At age 21 in 1943, Terada joined the Imperial Japanese Army due to the ongoing war. In March 1944 he was ordered to the Japanese Airforce Academy and became an aircraft mechanic. From 1944 to 1945 he worked in aircraft maintenance at Kumamoto Airfield. It was here where he learned that the war had ended and two days later on August 17, he returned home to Nagasaki.

== Post-war to present ==

Terada moved to Tokyo in 1948 and worked for the Miyakoshi Company. In 1950 he went to work for the military police in Yokohama. This same year he joined the Aikikai Honbu dojo. His primary teacher was Kisshomaru Ueshiba and he also took lessons from aikido founder, Morihei Ueshiba.

In 1952, Terada conducted an aikido training seminar for the NKK Company and at 85 different police stations with Gozo Shioda Sensei. In 1955 he conducted aikido training for the Police Department in Yokohama and at the US Army base, Camp Drake in Saitama.

== Yoshinkan Aikido ==

In 1955, Terada Sensei was with Gozo Shioda Sensei, when Kancho sensei founded the Yoshinkan Aikido. In 1957, the Yoshinkan was visited by US Senator Robert F. Kennedy and Prime Minister Nakasone. Terada served as chief instructor of the Yoshinkan honbu until 1961 when he left Tokyo to teach aikido at the US Naval Base in Yokosuka. It was here that his most senior student, Amos Lee Parker began his aikido life.

From 1967 to 2009, Terada made trips around the world to teach aikido. Such destinations include Australia, Russia, England, Canada and the United States.

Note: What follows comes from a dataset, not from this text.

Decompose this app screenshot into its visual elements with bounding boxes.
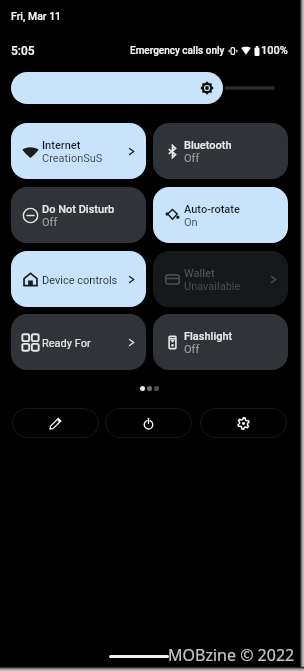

Terada received his 9th degree black belt from Gozo Shioda Kancho in 1990. At this time he also received the title of Saikō Shihan (Chief or Head Shihan). He served as the president of the National Yoshinkan Renmei and the president of Aikido Yoshinkan Seiseikai. Terada held the title of Yoshinkan Aikido Saikō Komon. (Yoshinkan Aikido Supreme Advisor). It was announced in January 2008 that Terada had been awarded 10th dan by the Yoshinkan Foundation making him the first to receive such an honor by the Yoshinkan.

On Monday, July 13, 2009, Terada died at the age of 87.